▶ **WORK TO COMPLETE**:
Could you give back every entry below exactly, with the pictures dropped?

── RECORDS FOR THE TASK ──

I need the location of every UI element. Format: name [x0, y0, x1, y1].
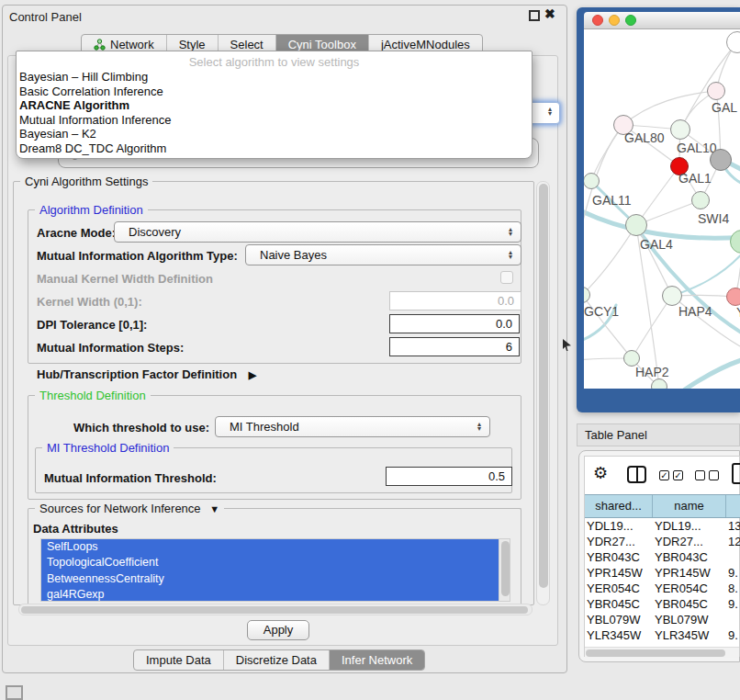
tab-impute-data[interactable]: Impute Data [134, 650, 224, 670]
column-header-a[interactable]: A [726, 495, 740, 517]
deselect-all-checkbox-icon[interactable] [695, 470, 705, 480]
which-threshold-combobox[interactable]: MI Threshold ▴▾ [215, 416, 490, 437]
table-cell: YIL052C [653, 643, 726, 646]
aracne-mode-combobox[interactable]: Discovery ▴▾ [114, 221, 521, 243]
network-canvas[interactable]: GALGAL80GAL10GAL1GAL11SWI4GAL4GCY1HAP4YH… [584, 29, 740, 389]
table-row[interactable]: YDR27...YDR27...12 [585, 534, 740, 549]
cyni-bottom-tabs: Impute DataDiscretize DataInfer Network [133, 649, 425, 671]
tab-label: jActiveMNodules [381, 38, 470, 51]
algorithm-option-bayesian-k2[interactable]: Bayesian – K2 [17, 127, 532, 141]
table-row[interactable]: YER054CYER054C8. [585, 581, 740, 596]
node-label-swi4: SWI4 [698, 211, 729, 226]
node-label-gal11: GAL11 [592, 193, 632, 208]
mi-type-combobox[interactable]: Naive Bayes ▴▾ [245, 244, 521, 265]
collapse-down-icon[interactable]: ▼ [209, 503, 219, 514]
table-header-row: shared...nameA [585, 494, 740, 518]
table-horizontal-scrollbar[interactable] [585, 647, 739, 658]
network-node-hap4[interactable] [662, 286, 682, 306]
column-header-name[interactable]: name [653, 495, 726, 517]
mi-threshold-label: Mutual Information Threshold: [44, 471, 217, 485]
close-traffic-light-icon[interactable] [592, 15, 603, 26]
sources-group-title[interactable]: Sources for Network Inference ▼ [35, 502, 224, 515]
select-all-checkbox-icon[interactable]: ✓ [659, 470, 669, 480]
dpi-tolerance-field[interactable] [389, 314, 520, 333]
table-panel-title: Table Panel [585, 428, 647, 442]
network-node-gal10[interactable] [670, 119, 690, 140]
table-row[interactable]: YPR145WYPR145W9. [585, 565, 740, 581]
table-row[interactable]: YIL052CYIL052C9. [585, 643, 740, 646]
tab-label: Impute Data [146, 653, 211, 667]
which-threshold-label: Which threshold to use: [37, 421, 209, 435]
attributes-scrollbar[interactable] [499, 539, 510, 601]
table-cell [726, 612, 740, 627]
mi-type-value: Naive Bayes [260, 248, 327, 262]
dock-corner-icon[interactable] [6, 685, 23, 700]
scrollbar-thumb[interactable] [586, 649, 725, 657]
algorithm-options-list: Bayesian – Hill ClimbingBasic Correlatio… [17, 70, 532, 156]
node-label-hap2: HAP2 [635, 365, 669, 379]
table-row[interactable]: YBL079WYBL079W [585, 612, 740, 627]
manual-kernel-checkbox[interactable] [500, 271, 513, 284]
popup-placeholder: Select algorithm to view settings [17, 51, 532, 70]
table-cell: 13 [726, 518, 740, 534]
algorithm-option-dream8-dc-tdc-algorithm[interactable]: Dream8 DC_TDC Algorithm [17, 141, 532, 156]
network-node-y[interactable] [726, 288, 740, 306]
hub-definition-expander[interactable]: Hub/Transcription Factor Definition ▶ [37, 367, 256, 381]
table-row[interactable]: YBR045CYBR045C9. [585, 596, 740, 612]
table-body: YDL19...YDL19...13YDR27...YDR27...12YBR0… [585, 518, 740, 646]
network-node-gal1[interactable] [691, 191, 710, 209]
mi-steps-field[interactable] [389, 337, 520, 356]
network-node[interactable] [651, 378, 667, 389]
network-node-gal[interactable] [707, 82, 725, 100]
table-cell: YDR27... [585, 534, 653, 549]
zoom-traffic-light-icon[interactable] [625, 15, 636, 26]
node-label-gal: GAL [712, 100, 737, 115]
apply-button[interactable]: Apply [247, 620, 309, 640]
algorithm-option-basic-correlation-inference[interactable]: Basic Correlation Inference [17, 85, 532, 99]
tab-label: Infer Network [342, 653, 412, 667]
table-cell: YBR045C [653, 596, 726, 612]
tab-label: Select [230, 38, 263, 51]
table-cell: YBL079W [585, 612, 653, 627]
table-cell: YIL052C [585, 643, 653, 646]
scrollbar-thumb[interactable] [539, 184, 548, 588]
tab-infer-network[interactable]: Infer Network [330, 650, 424, 670]
scrollbar-thumb[interactable] [501, 541, 510, 596]
export-table-icon[interactable] [732, 463, 740, 484]
tab-discretize-data[interactable]: Discretize Data [224, 650, 330, 670]
tab-label: Network [110, 38, 154, 51]
settings-horizontal-scrollbar[interactable] [18, 604, 533, 615]
deselect-all-checkbox-icon[interactable] [709, 470, 719, 480]
table-row[interactable]: YDL19...YDL19...13 [585, 518, 740, 534]
algorithm-option-bayesian-hill-climbing[interactable]: Bayesian – Hill Climbing [17, 70, 532, 85]
table-cell: YLR345W [653, 627, 726, 643]
close-icon[interactable]: ✖ [544, 6, 555, 21]
network-window-titlebar[interactable] [584, 12, 740, 29]
combo-steppers-icon: ▴▾ [509, 227, 512, 236]
settings-vertical-scrollbar[interactable] [536, 181, 550, 605]
attribute-selfloops[interactable]: SelfLoops [41, 539, 499, 555]
mi-type-label: Mutual Information Algorithm Type: [37, 249, 238, 263]
table-row[interactable]: YBR043CYBR043C [585, 549, 740, 565]
table-cell: YER054C [585, 581, 653, 596]
expand-right-icon[interactable]: ▶ [249, 369, 256, 380]
mi-threshold-field[interactable] [386, 467, 512, 486]
table-row[interactable]: YLR345WYLR345W9. [585, 627, 740, 643]
float-window-icon[interactable] [529, 10, 540, 21]
attribute-gal4rgexp[interactable]: gal4RGexp [41, 587, 499, 602]
combo-steppers-icon: ▴▾ [548, 107, 552, 116]
show-columns-icon[interactable] [627, 466, 646, 483]
network-node[interactable] [710, 149, 732, 171]
select-all-checkbox-icon[interactable]: ✓ [673, 470, 683, 480]
algorithm-option-aracne-algorithm[interactable]: ARACNE Algorithm [17, 98, 532, 113]
scrollbar-thumb[interactable] [21, 606, 528, 614]
column-header-shared[interactable]: shared... [585, 495, 653, 517]
algorithm-option-mutual-information-inference[interactable]: Mutual Information Inference [17, 113, 532, 128]
table-cell: YER054C [653, 581, 726, 596]
minimize-traffic-light-icon[interactable] [609, 15, 620, 26]
gear-icon[interactable]: ⚙ [593, 464, 608, 482]
kernel-width-field[interactable] [389, 291, 521, 310]
attribute-betweennesscentrality[interactable]: BetweennessCentrality [41, 571, 499, 587]
network-node-gal4[interactable] [625, 214, 647, 236]
attribute-topologicalcoefficient[interactable]: TopologicalCoefficient [41, 555, 499, 570]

───

▶ **TASK OUTPUT**:
I need the location of every UI element. Format: name [x0, y0, x1, y1].
tab-impute-data[interactable]: Impute Data [134, 650, 224, 670]
column-header-a[interactable]: A [726, 495, 740, 517]
deselect-all-checkbox-icon[interactable] [695, 470, 705, 480]
which-threshold-combobox[interactable]: MI Threshold ▴▾ [215, 416, 490, 437]
table-cell: YIL052C [653, 643, 726, 646]
aracne-mode-combobox[interactable]: Discovery ▴▾ [114, 221, 521, 243]
network-canvas[interactable]: GALGAL80GAL10GAL1GAL11SWI4GAL4GCY1HAP4YH… [584, 29, 740, 389]
table-row[interactable]: YDR27...YDR27...12 [585, 534, 740, 549]
cyni-bottom-tabs: Impute DataDiscretize DataInfer Network [133, 649, 425, 671]
tab-label: jActiveMNodules [381, 38, 470, 51]
algorithm-option-bayesian-k2[interactable]: Bayesian – K2 [17, 127, 532, 141]
table-row[interactable]: YER054CYER054C8. [585, 581, 740, 596]
node-label-swi4: SWI4 [698, 211, 729, 226]
node-label-gal11: GAL11 [592, 193, 632, 208]
mi-type-combobox[interactable]: Naive Bayes ▴▾ [245, 244, 521, 265]
collapse-down-icon[interactable]: ▼ [209, 503, 219, 514]
table-header-row: shared...nameA [585, 494, 740, 518]
table-horizontal-scrollbar[interactable] [585, 647, 739, 658]
network-node-hap4[interactable] [662, 286, 682, 306]
column-header-name[interactable]: name [653, 495, 726, 517]
mi-threshold-label: Mutual Information Threshold: [44, 471, 217, 485]
close-traffic-light-icon[interactable] [592, 15, 603, 26]
sources-group-title[interactable]: Sources for Network Inference ▼ [35, 502, 224, 515]
select-all-checkbox-icon[interactable]: ✓ [659, 470, 669, 480]
dpi-tolerance-field[interactable] [389, 314, 520, 333]
table-panel-title: Table Panel [585, 428, 647, 442]
network-node-gal10[interactable] [670, 119, 690, 140]
table-row[interactable]: YPR145WYPR145W9. [585, 565, 740, 581]
table-row[interactable]: YIL052CYIL052C9. [585, 643, 740, 646]
tab-label: Impute Data [146, 653, 211, 667]
which-threshold-label: Which threshold to use: [37, 421, 209, 435]
attributes-scrollbar[interactable] [499, 539, 510, 601]
table-cell [726, 612, 740, 627]
mi-type-value: Naive Bayes [260, 248, 327, 262]
dock-corner-icon[interactable] [6, 685, 23, 700]
scrollbar-thumb[interactable] [586, 649, 725, 657]
algorithm-options-list: Bayesian – Hill ClimbingBasic Correlatio… [17, 70, 532, 156]
node-label-hap2: HAP2 [635, 365, 669, 379]
table-row[interactable]: YBL079WYBL079W [585, 612, 740, 627]
manual-kernel-checkbox[interactable] [500, 271, 513, 284]
popup-placeholder: Select algorithm to view settings [17, 51, 532, 70]
table-cell: 13 [726, 518, 740, 534]
algorithm-option-dream8-dc-tdc-algorithm[interactable]: Dream8 DC_TDC Algorithm [17, 141, 532, 156]
network-node-y[interactable] [726, 288, 740, 306]
hub-definition-expander[interactable]: Hub/Transcription Factor Definition ▶ [37, 367, 256, 381]
table-row[interactable]: YBR045CYBR045C9. [585, 596, 740, 612]
table-body: YDL19...YDL19...13YDR27...YDR27...12YBR0… [585, 518, 740, 646]
network-node-gal1[interactable] [691, 191, 710, 209]
mi-steps-field[interactable] [389, 337, 520, 356]
network-node[interactable] [651, 378, 667, 389]
network-node-gal[interactable] [707, 82, 725, 100]
table-cell: YDR27... [585, 534, 653, 549]
zoom-traffic-light-icon[interactable] [625, 15, 636, 26]
node-label-gal: GAL [712, 100, 737, 115]
apply-button[interactable]: Apply [247, 620, 309, 640]
algorithm-option-basic-correlation-inference[interactable]: Basic Correlation Inference [17, 85, 532, 99]
tab-label: Infer Network [342, 653, 412, 667]
table-cell: YBR045C [653, 596, 726, 612]
tab-label: Select [230, 38, 263, 51]
table-cell: YBL079W [585, 612, 653, 627]
table-cell: YIL052C [585, 643, 653, 646]
scrollbar-thumb[interactable] [539, 184, 548, 588]
tab-infer-network[interactable]: Infer Network [330, 650, 424, 670]
scrollbar-thumb[interactable] [501, 541, 510, 596]
export-table-icon[interactable] [732, 463, 740, 484]
tab-discretize-data[interactable]: Discretize Data [224, 650, 330, 670]
tab-label: Network [110, 38, 154, 51]
settings-horizontal-scrollbar[interactable] [18, 604, 533, 615]
deselect-all-checkbox-icon[interactable] [709, 470, 719, 480]
table-row[interactable]: YDL19...YDL19...13 [585, 518, 740, 534]
algorithm-option-bayesian-hill-climbing[interactable]: Bayesian – Hill Climbing [17, 70, 532, 85]
table-cell: YLR345W [653, 627, 726, 643]
close-icon[interactable]: ✖ [544, 6, 555, 21]
network-window-titlebar[interactable] [584, 12, 740, 29]
combo-steppers-icon: ▴▾ [509, 227, 512, 236]
settings-vertical-scrollbar[interactable] [536, 181, 550, 605]
attribute-selfloops[interactable]: SelfLoops [41, 539, 499, 555]
mi-type-label: Mutual Information Algorithm Type: [37, 249, 238, 263]
table-row[interactable]: YBR043CYBR043C [585, 549, 740, 565]
table-cell: YER054C [585, 581, 653, 596]
expand-right-icon[interactable]: ▶ [249, 369, 256, 380]
mi-threshold-field[interactable] [386, 467, 512, 486]
table-row[interactable]: YLR345WYLR345W9. [585, 627, 740, 643]
float-window-icon[interactable] [529, 10, 540, 21]
attribute-gal4rgexp[interactable]: gal4RGexp [41, 587, 499, 602]
combo-steppers-icon: ▴▾ [548, 107, 552, 116]
show-columns-icon[interactable] [627, 466, 646, 483]
network-node[interactable] [710, 149, 732, 171]
select-all-checkbox-icon[interactable]: ✓ [673, 470, 683, 480]
algorithm-option-aracne-algorithm[interactable]: ARACNE Algorithm [17, 98, 532, 113]
scrollbar-thumb[interactable] [21, 606, 528, 614]
column-header-shared[interactable]: shared... [585, 495, 653, 517]
algorithm-option-mutual-information-inference[interactable]: Mutual Information Inference [17, 113, 532, 128]
table-cell: YER054C [653, 581, 726, 596]
minimize-traffic-light-icon[interactable] [609, 15, 620, 26]
gear-icon[interactable]: ⚙ [593, 464, 608, 482]
kernel-width-field[interactable] [389, 291, 521, 310]
attribute-betweennesscentrality[interactable]: BetweennessCentrality [41, 571, 499, 587]
network-node-gal4[interactable] [625, 214, 647, 236]
attribute-topologicalcoefficient[interactable]: TopologicalCoefficient [41, 555, 499, 570]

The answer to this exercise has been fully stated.